Yucatán se posicionó como la entidad con mayor número de puntos de venta de productos pirata en el país, de acuerdo con un estudio presentado por el Instituto Mexicano de la Propiedad Industrial (IMPI), que identificó al estado como el principal foco de comercialización de mercancía apócrifa en México.
El informe titulado “Estudio sobre mercados notorios de piratería en México: Identificación e impacto en las entidades federativas” detectó 148 mercados de piratería distribuidos en 30 estados y 61 municipios del país. De ese total, 29 puntos se encuentran en Yucatán, de los cuales 27 están ubicados en Mérida y dos más en el puerto de Progreso.
Con estas cifras, la entidad supera ampliamente a Tamaulipas, que aparece en segundo lugar nacional con 11 puntos detectados.
El IMPI detalló que gran parte de los establecimientos identificados en Yucatán corresponden a tiendas de productos de origen asiático donde se comercializan artículos falsificados de diversas marcas.
Entre los sitios señalados destaca el Mercado de San Benito, en Mérida, catalogado como uno de los cuatro mercados “muy grandes” del país, debido a que cuenta con más de dos mil locales o espacios comerciales.
La lista de establecimientos detectados incluye negocios como Bazar Chino, Casa China Norte, China Market Yucatán, Family City, Miniso, Mumuso, Shangai Import, Yad May y Zen Li, además de otros comercios ubicados tanto en la capital yucateca como en Progreso.

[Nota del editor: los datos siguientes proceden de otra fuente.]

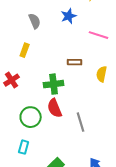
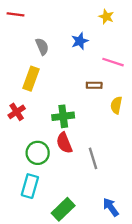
yellow rectangle: (25, 50) -> (31, 79), size x1.5
brown rectangle: (75, 62) -> (94, 85), moved
cyan rectangle: (24, 147) -> (30, 186), size x1.5

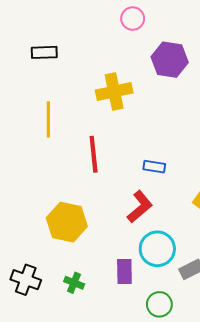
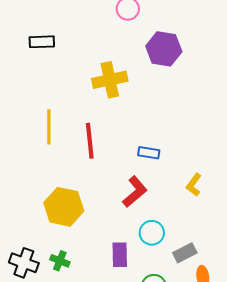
yellow line: (48, 119) -> (49, 127), moved
cyan circle: (157, 249) -> (152, 233), size x0.7
green cross: (74, 283) -> (60, 261), moved

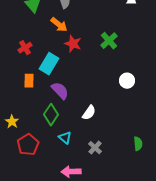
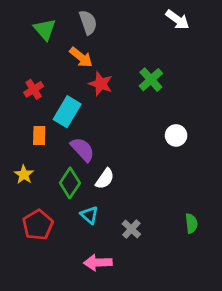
white semicircle: (89, 113) -> (105, 179), moved
yellow star: (12, 122) -> (24, 175), moved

En estos puntos, según el estudio, se comercializan artículos como ropa, calzado, cosméticos, joyería, videojuegos, accesorios electrónicos, peluches y diversos productos de consumo, con una presencia superior al 50 por ciento de mercancía apócrifa.
El organismo federal advirtió que la compra de productos pirata fortalece redes dedicadas a actividades ilícitas y afecta directamente a empresas, diseñadores y marcas que invierten en innovación, propiedad intelectual y desarrollo comercial.
Asimismo, alertó que la piratería no solo representa pérdidas económicas, sino también riesgos para la seguridad pública y la salud de los consumidores, además de afectar la competitividad y el desarrollo económico formal.